Securing Sensitive Information in the Big Data World

Securing Sensitive Information in the Big Data World
Securing Sensitive Information in the Big Data World
The last year have seen a lot of improvements in big data security.  Some are available natively as part of the Apache framework and various Hadoop distributions.  Different distributions have different levels of security capability.  While additional security is offered through distribution-neutral software solutions, like Informatica Data Security.  Let’s review the following security categories and the available solutions:

    • Sensitive data discovery & classification
    • Analysis of sensitive data proliferation
    • Authentication
    • Authorization
    • Advanced data protection
    • Auditing
    • Sensitive Data Risk Analyticsry & Classification

Sensitive Data Discovery & Classification

Informatica Secure@Source  automates the discovery and classification of sensitive data on Hive.  Secure@Source also identifies the protection status of the data.

Analysis of Sensitive Data Proliferation

Informatica Secure@Source analyzes sensitive data proliferation through Informatica Big Data Integration and Management in and out Hive.  In the future, it will also integrate proliferation information from Cloudera Navigator.  With more sensitive data proliferation, the threat surface increases and the higher the risk of sensitive data breach and potential exposure.


Authentication on Hadoop is generally delivered through Kerberos.  In addition, Apache Knox provides centralized authentication for Hadoop services.  It integrates with LDAP, Active Directory, and Identity Management / Cloud Single-Sign On providers.  It covers Hive, Hbase, HDFS, Oozie, and Hcat services.

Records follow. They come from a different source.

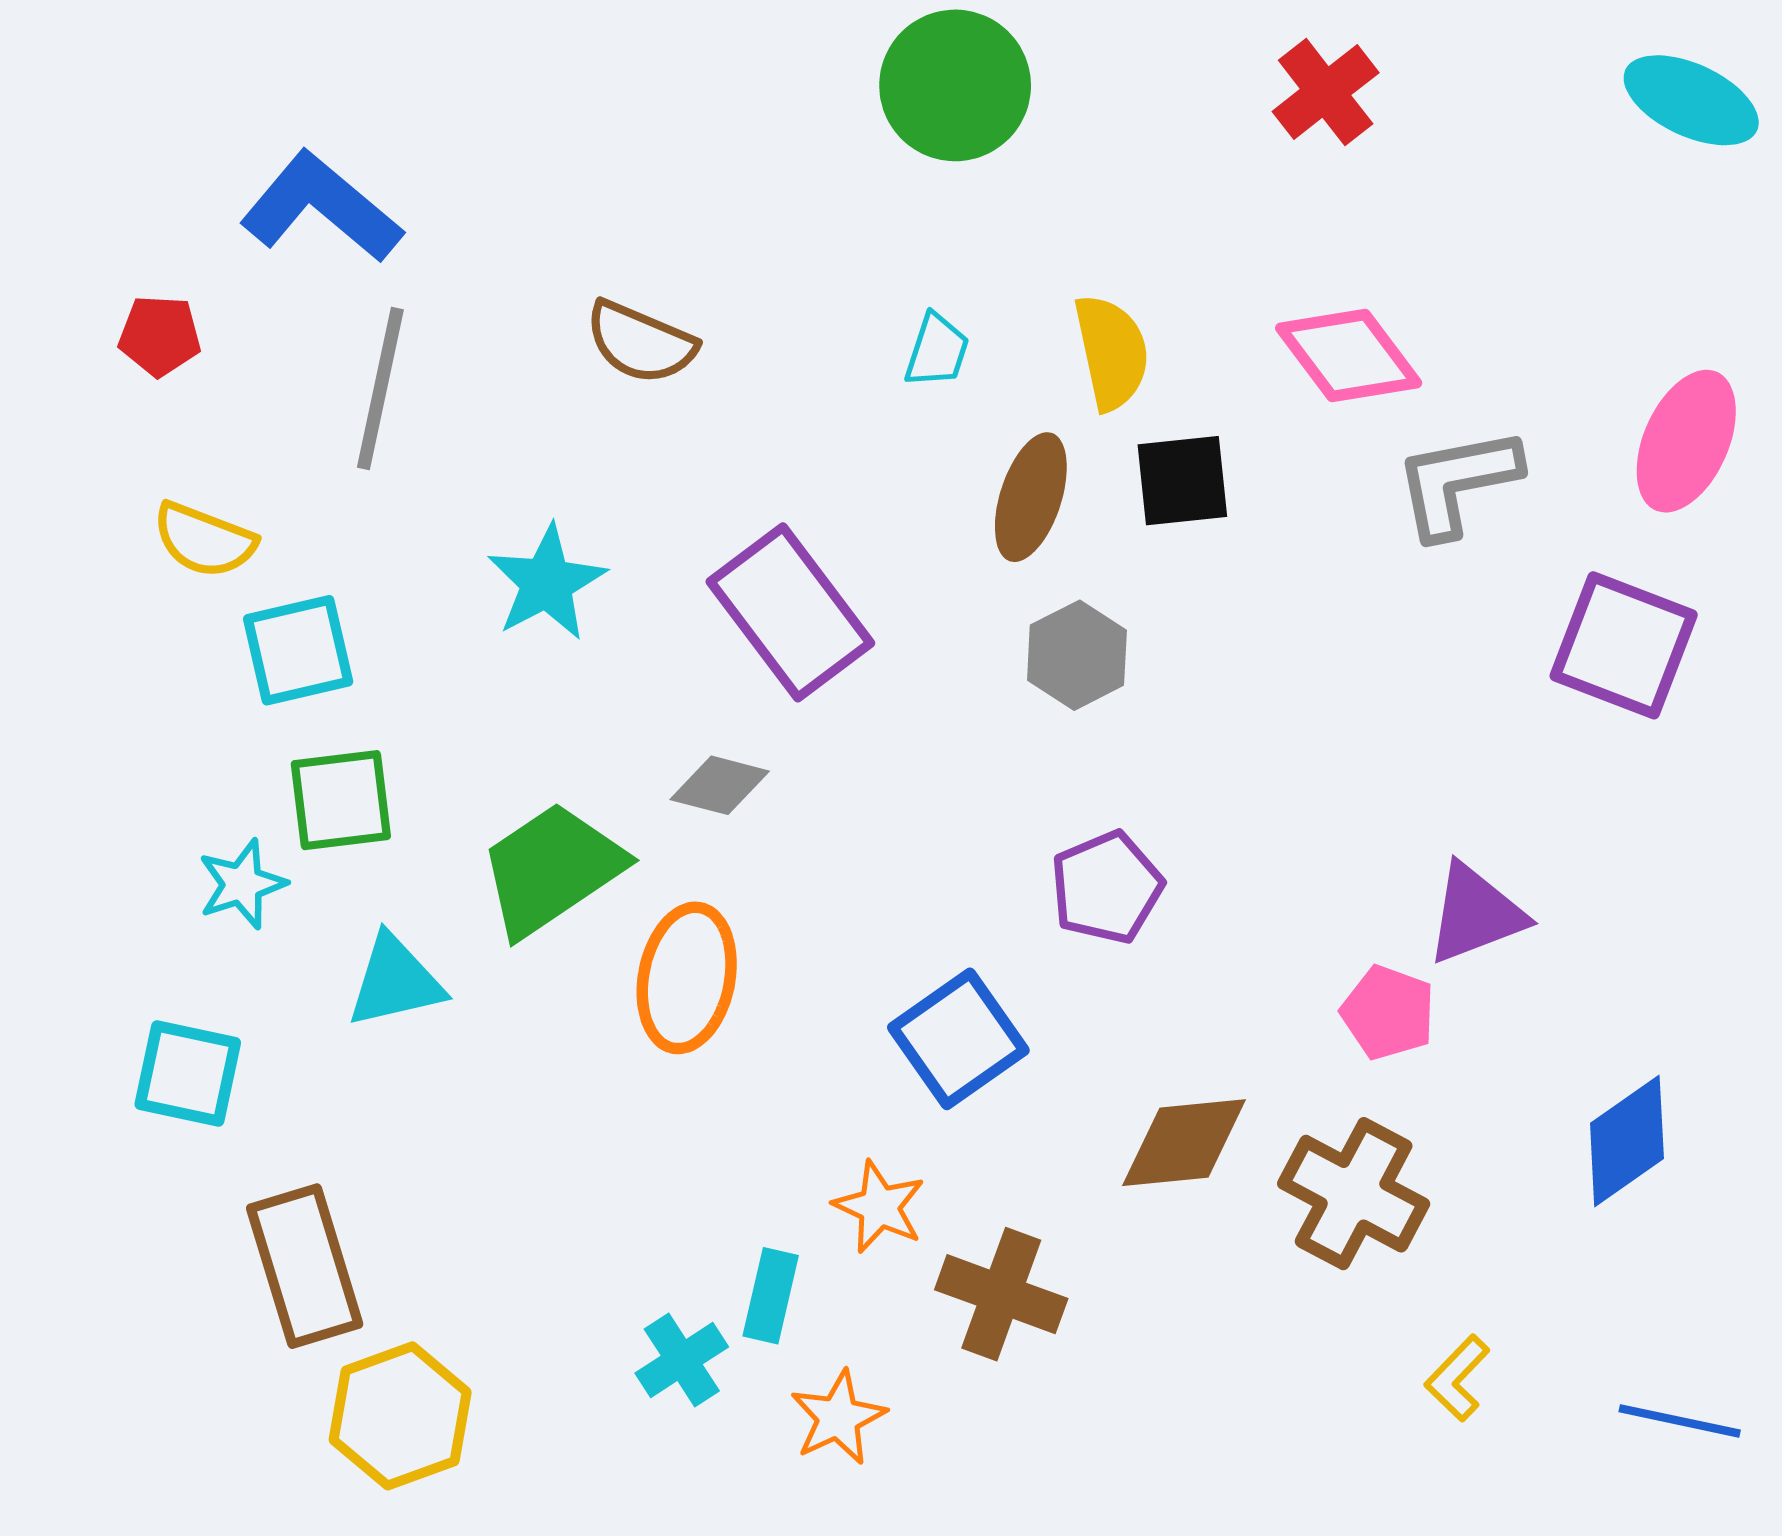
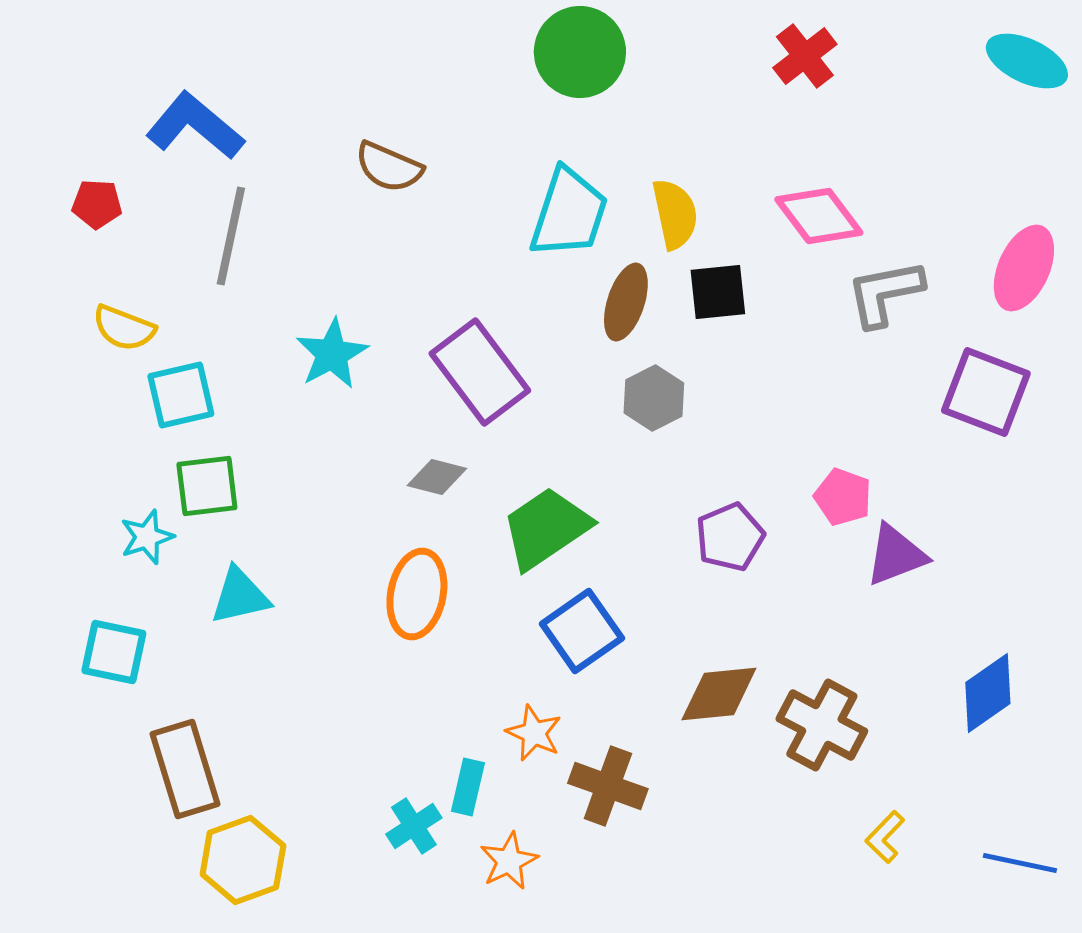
brown semicircle: (641, 342) -> (389, 167), moved
cyan trapezoid: (937, 351) -> (569, 213), size x2.0
green trapezoid: (552, 869) -> (546, 528), moved
purple pentagon: (1107, 887) -> (730, 537), moved
pink pentagon: (1388, 1013) -> (843, 497), moved

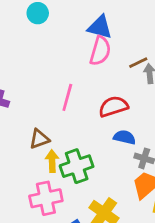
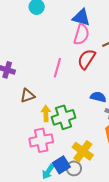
red semicircle: (113, 107) -> (86, 59), moved, turned -40
brown triangle: (39, 139) -> (28, 96), moved

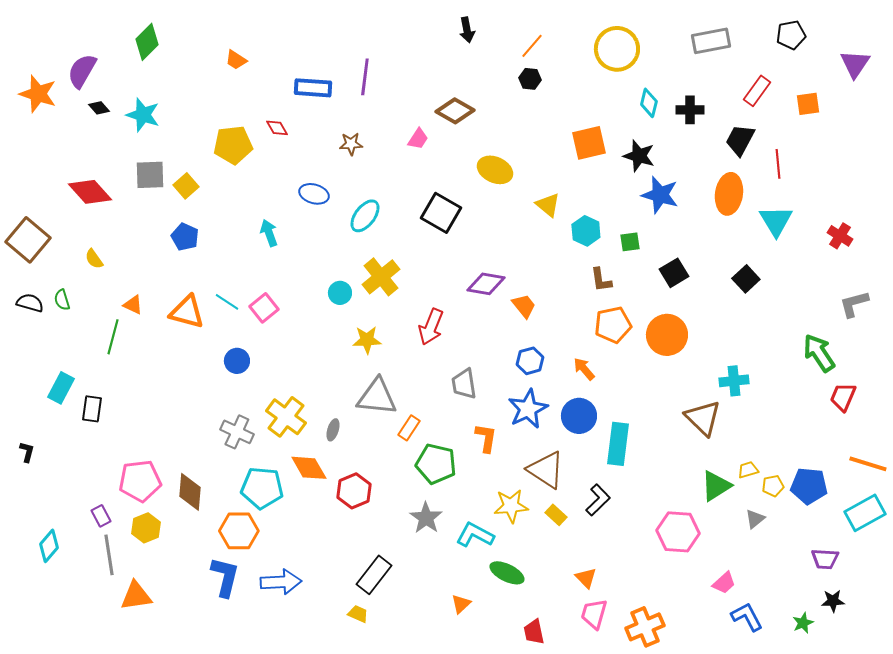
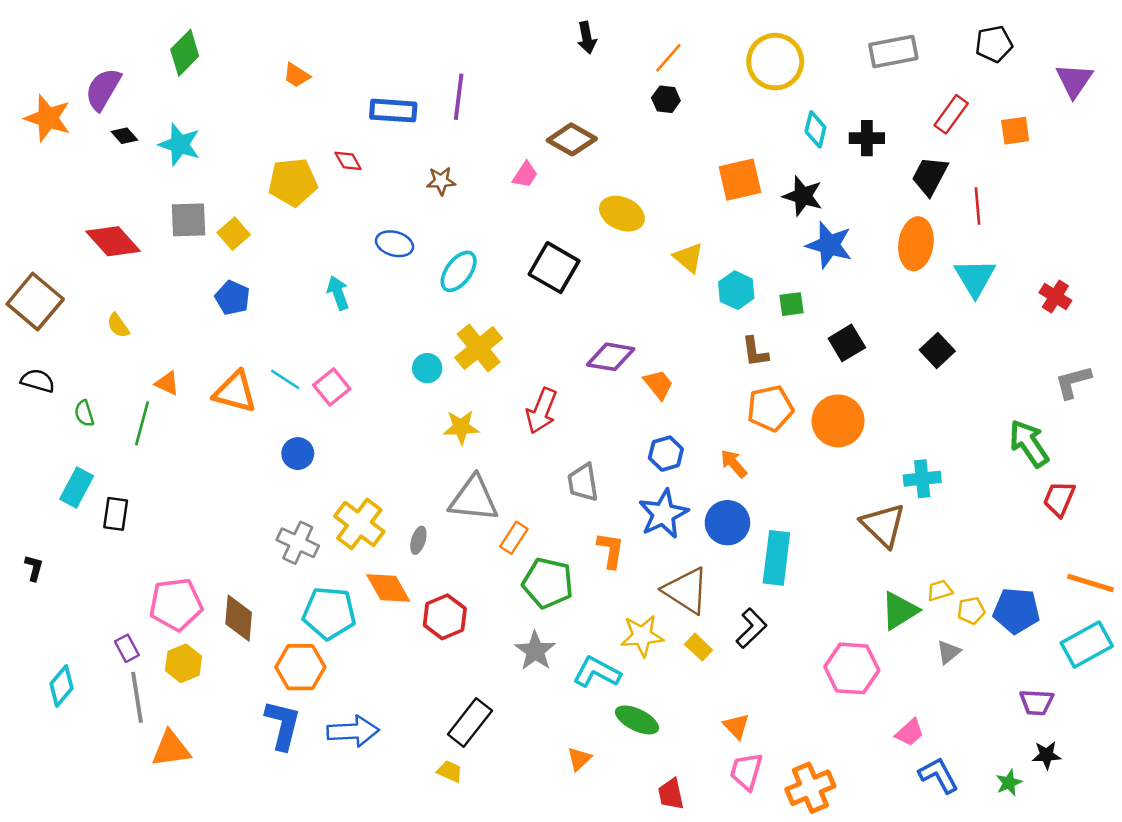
green semicircle: (62, 300) -> (84, 413), moved

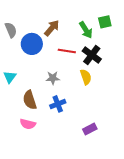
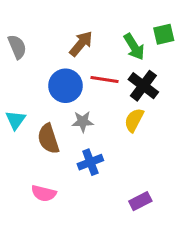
blue circle: (32, 44) -> (65, 86), moved
yellow semicircle: (86, 77) -> (134, 120), turned -133
brown semicircle: (30, 100) -> (48, 139), moved

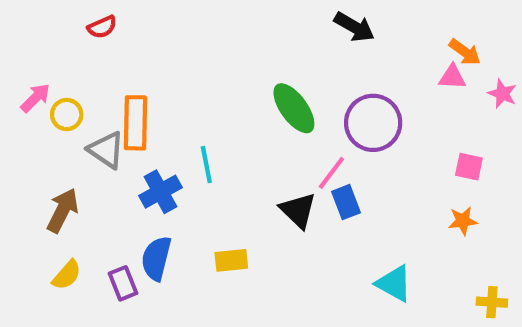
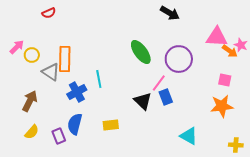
orange arrow: (465, 52) -> (230, 51), moved
pink triangle: (452, 77) -> (217, 37), size x1.6
orange star: (463, 221) -> (222, 106), size x1.6

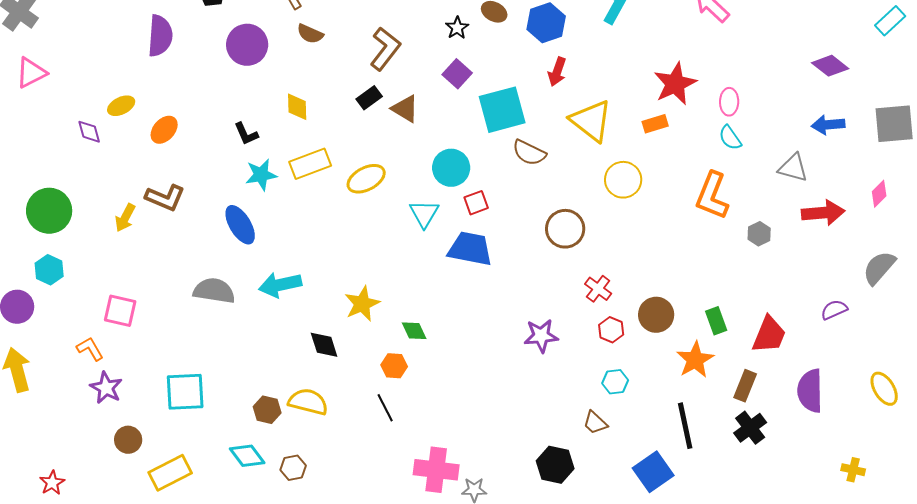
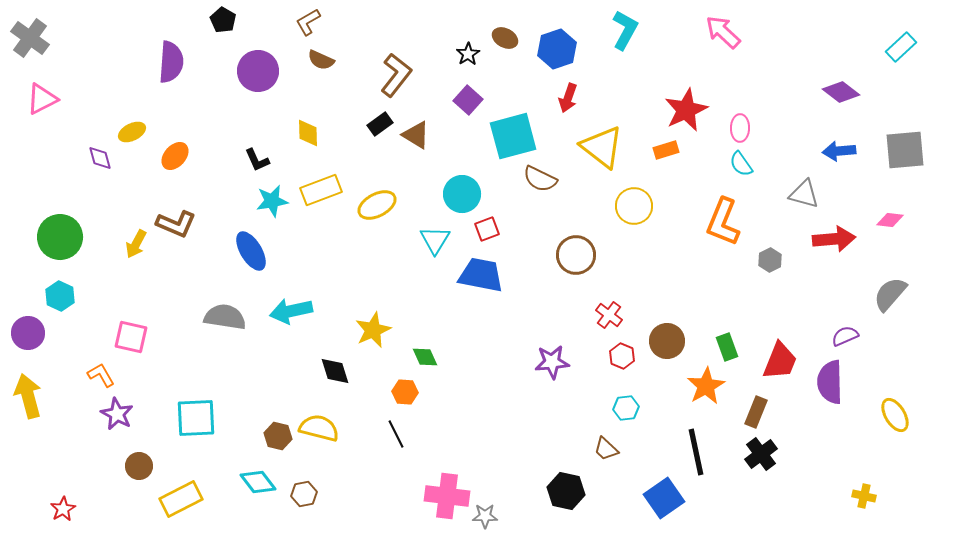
pink diamond: (879, 194) -> (890, 220), turned 52
purple semicircle: (810, 391) -> (830, 382), moved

There are multiple layers and levels of authorization available on Hadoop.  Service level authorization is delivered by Apache Knox.  Apache Sentry (still in incubation) provides Role-based Access Control at the server, database, table, and view levels (select, insert, transform operations) for Hive and Impala.  Cloudera also just introduced RecordService (in beta) for fine grained (row and column-level permissions) unified access control enforcement across storage frameworks including HDFS and HBase and compute frameworks including Spark, MapReduce, Hive, and Impala.   RecordService enforces security on the read path and leverages existing Apache Sentry permissions.  Apache Ranger also provides central policy management to control access to files, folders, databases, tables, or columns on HDFS, Hive, and Hbase, with Knox, Solr, Kafka, and Yarn.  Ranger supports multiple authorization methods, including Role-based Access Control (RBAC), and Attribute-based Access Control (ABAC).

Advanced Protection

Cloudera offers file-systems based encryption to secure data on HDFS files, HBase records, Hive metadata, and audit logs (both at rest and in transmission) as part of Navigator.  Secure key management is available as part of Cloudera Security.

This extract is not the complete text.